I messed around for a few minutes more, hoping to see the curtains swing open, but no such luck. I took a shower and came back to my bed to now find that her bedroom light, along with all the other lights in her house, was now off.
I got into bed and sighed loudly. I ran through different scenarios in which I might've freaked her out or turned her off and I couldn't think of anything that might've happened.
"Well today sucked." I said to myself as I turned off the light.
I set the alarm on my phone for the next morning, knowing it was back to work on Monday.
_ _ _
It was 7:42am when I peeled myself out of bed and made my way to the bathroom. I finished and up in there, got dressed, and made my way down to the office next to living room and opened my laptop for the first time since Friday afternoon. There were already a handful of emails to go through, but at 8:03, just a few minutes after my regular start time for the day, I got a chat message from my manager.

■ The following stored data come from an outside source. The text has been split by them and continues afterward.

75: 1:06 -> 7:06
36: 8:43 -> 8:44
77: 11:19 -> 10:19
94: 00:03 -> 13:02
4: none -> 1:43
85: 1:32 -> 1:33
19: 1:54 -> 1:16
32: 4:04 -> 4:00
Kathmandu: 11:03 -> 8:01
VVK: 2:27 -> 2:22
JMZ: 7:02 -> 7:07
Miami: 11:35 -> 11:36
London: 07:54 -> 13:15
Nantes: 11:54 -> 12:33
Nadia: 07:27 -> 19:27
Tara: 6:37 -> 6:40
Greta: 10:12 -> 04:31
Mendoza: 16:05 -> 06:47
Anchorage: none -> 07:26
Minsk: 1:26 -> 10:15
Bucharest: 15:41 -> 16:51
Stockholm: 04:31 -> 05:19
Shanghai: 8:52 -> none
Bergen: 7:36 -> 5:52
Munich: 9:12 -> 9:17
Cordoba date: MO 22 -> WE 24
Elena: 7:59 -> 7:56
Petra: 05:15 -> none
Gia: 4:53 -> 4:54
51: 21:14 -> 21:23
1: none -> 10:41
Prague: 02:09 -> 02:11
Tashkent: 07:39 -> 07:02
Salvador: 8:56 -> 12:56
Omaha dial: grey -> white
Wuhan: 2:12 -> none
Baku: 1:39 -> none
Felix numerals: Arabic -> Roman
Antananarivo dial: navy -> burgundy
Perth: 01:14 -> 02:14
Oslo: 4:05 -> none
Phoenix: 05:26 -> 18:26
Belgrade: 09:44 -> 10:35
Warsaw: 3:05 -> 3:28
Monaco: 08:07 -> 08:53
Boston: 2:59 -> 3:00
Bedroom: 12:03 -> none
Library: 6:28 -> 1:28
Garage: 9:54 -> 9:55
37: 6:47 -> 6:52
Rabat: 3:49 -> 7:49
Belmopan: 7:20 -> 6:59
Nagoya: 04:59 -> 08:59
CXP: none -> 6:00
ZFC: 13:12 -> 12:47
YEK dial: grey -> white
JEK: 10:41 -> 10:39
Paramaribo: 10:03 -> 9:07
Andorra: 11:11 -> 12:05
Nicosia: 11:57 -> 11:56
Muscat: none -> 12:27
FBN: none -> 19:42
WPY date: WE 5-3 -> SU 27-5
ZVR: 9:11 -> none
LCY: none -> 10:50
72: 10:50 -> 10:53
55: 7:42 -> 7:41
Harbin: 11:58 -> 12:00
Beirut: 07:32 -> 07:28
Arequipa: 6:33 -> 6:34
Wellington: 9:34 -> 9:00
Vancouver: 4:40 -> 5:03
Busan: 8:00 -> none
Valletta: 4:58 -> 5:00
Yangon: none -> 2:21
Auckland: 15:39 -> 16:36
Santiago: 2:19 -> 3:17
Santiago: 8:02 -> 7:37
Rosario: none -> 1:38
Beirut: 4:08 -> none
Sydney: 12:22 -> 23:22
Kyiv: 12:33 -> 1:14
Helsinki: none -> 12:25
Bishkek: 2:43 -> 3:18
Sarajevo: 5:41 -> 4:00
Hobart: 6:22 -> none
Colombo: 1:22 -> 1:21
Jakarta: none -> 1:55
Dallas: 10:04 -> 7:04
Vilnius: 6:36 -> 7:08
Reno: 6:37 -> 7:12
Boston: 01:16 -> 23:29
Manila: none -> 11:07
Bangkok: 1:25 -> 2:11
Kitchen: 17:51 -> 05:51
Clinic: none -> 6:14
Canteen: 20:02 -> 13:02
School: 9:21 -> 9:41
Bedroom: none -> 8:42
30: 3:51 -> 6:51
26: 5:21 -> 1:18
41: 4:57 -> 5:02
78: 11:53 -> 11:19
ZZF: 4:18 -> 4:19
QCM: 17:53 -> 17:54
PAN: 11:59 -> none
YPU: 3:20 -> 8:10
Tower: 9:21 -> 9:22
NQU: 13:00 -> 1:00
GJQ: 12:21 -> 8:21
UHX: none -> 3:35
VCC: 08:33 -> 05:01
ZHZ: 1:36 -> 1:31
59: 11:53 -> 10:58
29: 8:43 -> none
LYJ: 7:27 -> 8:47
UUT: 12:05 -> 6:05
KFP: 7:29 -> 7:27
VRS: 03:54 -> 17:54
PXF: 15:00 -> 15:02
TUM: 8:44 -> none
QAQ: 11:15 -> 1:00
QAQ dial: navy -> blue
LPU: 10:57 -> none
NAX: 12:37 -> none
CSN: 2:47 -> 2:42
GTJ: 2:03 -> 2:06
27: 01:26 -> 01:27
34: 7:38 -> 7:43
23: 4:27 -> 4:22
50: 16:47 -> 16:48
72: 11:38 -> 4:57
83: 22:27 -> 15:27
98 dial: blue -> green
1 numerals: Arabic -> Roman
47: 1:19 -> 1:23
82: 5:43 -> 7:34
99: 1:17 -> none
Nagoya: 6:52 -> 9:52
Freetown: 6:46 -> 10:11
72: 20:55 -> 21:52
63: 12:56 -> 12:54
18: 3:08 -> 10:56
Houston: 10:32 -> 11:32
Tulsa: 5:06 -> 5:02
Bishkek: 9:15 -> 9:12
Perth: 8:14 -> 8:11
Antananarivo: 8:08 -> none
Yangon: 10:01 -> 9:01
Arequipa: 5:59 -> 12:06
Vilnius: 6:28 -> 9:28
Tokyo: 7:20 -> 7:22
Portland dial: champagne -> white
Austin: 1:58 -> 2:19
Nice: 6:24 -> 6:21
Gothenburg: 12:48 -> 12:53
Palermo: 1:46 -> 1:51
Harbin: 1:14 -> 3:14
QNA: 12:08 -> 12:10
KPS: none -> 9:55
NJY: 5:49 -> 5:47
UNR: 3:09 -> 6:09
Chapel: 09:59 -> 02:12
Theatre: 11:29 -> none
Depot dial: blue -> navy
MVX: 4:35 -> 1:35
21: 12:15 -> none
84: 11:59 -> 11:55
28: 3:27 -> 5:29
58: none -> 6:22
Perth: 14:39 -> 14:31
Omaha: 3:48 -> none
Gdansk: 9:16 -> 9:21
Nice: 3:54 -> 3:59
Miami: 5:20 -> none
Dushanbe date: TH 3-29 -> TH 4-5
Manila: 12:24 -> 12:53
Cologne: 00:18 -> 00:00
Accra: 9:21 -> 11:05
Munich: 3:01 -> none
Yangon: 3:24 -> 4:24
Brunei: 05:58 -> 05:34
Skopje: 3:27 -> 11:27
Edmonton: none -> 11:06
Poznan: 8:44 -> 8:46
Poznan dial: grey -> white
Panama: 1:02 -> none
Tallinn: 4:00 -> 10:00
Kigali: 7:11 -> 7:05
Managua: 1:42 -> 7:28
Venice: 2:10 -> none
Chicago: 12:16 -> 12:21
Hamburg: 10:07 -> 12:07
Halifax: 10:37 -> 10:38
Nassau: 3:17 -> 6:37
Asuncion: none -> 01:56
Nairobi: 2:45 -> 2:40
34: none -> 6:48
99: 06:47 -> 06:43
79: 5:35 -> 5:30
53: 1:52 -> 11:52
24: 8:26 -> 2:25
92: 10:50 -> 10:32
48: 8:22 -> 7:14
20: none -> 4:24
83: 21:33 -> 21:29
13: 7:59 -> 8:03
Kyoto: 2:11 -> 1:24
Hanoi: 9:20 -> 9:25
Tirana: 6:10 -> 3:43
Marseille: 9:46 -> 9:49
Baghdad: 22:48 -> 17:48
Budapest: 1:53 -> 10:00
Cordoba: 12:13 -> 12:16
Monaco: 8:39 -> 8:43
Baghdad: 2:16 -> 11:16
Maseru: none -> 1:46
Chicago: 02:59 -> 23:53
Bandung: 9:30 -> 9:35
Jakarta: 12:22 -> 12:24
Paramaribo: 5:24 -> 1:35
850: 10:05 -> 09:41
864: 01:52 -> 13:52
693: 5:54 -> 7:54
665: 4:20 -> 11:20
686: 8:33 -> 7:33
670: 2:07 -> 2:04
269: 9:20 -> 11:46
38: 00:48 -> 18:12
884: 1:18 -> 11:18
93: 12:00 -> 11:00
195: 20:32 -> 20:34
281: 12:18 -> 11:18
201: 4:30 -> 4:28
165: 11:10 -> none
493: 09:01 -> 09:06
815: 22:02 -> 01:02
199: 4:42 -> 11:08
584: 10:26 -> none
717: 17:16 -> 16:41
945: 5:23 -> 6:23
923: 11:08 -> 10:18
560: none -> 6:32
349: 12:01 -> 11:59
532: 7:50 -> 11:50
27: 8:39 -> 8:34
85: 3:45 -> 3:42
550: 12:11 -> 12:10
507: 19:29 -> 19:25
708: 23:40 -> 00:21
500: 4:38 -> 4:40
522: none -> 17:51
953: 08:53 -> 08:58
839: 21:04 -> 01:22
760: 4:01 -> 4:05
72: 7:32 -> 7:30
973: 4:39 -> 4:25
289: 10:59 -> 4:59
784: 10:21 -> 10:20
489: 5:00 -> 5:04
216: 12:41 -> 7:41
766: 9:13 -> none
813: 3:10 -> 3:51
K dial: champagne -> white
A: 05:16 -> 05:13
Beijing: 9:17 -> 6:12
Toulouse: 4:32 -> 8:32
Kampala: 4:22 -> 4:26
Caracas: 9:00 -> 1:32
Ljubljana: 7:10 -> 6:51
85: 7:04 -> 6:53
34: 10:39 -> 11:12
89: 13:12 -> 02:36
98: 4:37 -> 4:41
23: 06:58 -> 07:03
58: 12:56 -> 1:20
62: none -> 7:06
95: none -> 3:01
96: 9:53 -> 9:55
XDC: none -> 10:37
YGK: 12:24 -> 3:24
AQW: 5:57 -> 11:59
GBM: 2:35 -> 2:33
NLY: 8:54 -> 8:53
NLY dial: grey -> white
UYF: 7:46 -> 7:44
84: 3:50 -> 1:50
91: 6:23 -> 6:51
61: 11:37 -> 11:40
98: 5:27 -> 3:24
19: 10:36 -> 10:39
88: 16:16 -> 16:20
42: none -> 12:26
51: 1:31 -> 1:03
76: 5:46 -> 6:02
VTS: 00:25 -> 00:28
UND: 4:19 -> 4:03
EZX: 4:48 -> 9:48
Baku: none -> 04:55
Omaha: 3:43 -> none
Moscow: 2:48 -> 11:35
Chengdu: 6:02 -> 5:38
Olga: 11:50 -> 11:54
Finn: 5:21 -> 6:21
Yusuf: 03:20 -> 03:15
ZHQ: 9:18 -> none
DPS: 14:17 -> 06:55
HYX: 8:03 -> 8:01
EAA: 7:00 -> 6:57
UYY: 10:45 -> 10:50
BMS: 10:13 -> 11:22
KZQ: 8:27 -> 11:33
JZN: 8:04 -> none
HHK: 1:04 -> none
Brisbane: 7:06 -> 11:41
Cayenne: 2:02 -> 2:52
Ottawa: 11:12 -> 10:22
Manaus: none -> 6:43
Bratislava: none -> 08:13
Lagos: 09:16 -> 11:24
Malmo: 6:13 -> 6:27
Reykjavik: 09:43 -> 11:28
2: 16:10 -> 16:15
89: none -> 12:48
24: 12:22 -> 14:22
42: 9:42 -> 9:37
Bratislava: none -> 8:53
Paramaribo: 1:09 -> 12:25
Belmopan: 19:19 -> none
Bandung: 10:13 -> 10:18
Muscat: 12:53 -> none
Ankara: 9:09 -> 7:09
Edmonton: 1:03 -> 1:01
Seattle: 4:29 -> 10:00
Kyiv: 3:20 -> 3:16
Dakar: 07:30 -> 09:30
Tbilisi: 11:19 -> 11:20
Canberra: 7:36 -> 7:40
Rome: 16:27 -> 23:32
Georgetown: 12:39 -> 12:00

"Oh fuuuuccckkk," I said under my breath as I read it.
I had forgotten to send a calendar invite on Friday for an important client meeting later Monday afternoon.
"Shit, shit, shit," I said as I scrambled to open everyone's calendars and make sure they were still available.
"We need to reschedule." My manager's next message said.
"Kelly got in touch with me this morning and said an important member of her team now has a conflict at the time picked for this, so we need to find a time tomorrow or Wednesday." He continued. "Please check with her and remember to send the invite this time. Thanks."
I slumped back in my chair and rubbed my eyes.
"God damn it," I said. I did what I had to do to reschedule and kicked myself for making such a dumb mistake.
After getting everything taken care of and making sure to get to every email in my inbox right away, I sat back in my chair and looked out the window.
There she was making her out way to her BMW. She wore a long, loose, and flowing white dress with a small floral pattern. Hair down around her shoulders, sunglasses on, and a large purse hanging from her right shoulder. She opened the driver's side door, threw the purse across to the opposite seat, and was on her way.
I watched her leave through the side window first, and then through the front window as she backed out into the street and was gone.
The rest of the day went much like the morning. My manager was clearly in a mood and I must've been an easy target for him to unload upon as he had already started his day and week by doing just that. It felt like a mid-summer avalanche of menial tasks and stern messages on chat.
By lunch time I was exhausted and trying my hardest to fight through the distractions the weekend had planted firmly in my brain.
I thought I'd be the king of the neighborhood on Sunday, replaying my once-in-a-lifetime Saturday afternoon and evening with Dana in her pool. Fucking her tits, sucking them, being sucked by her, and God knows what else. It was a done deal when I woke up yesterday and then.... Nothing.
I couldn't get it out of my head. I was feeling really low about it.
I had to keep talking myself up all day, especially after the way my morning went. I had to power through the distracting fantastical images of cum-soaked tits, big lips on my dick, and her nude body in the window. On top of all of that, I kept wondering if any of it was even going to happen again!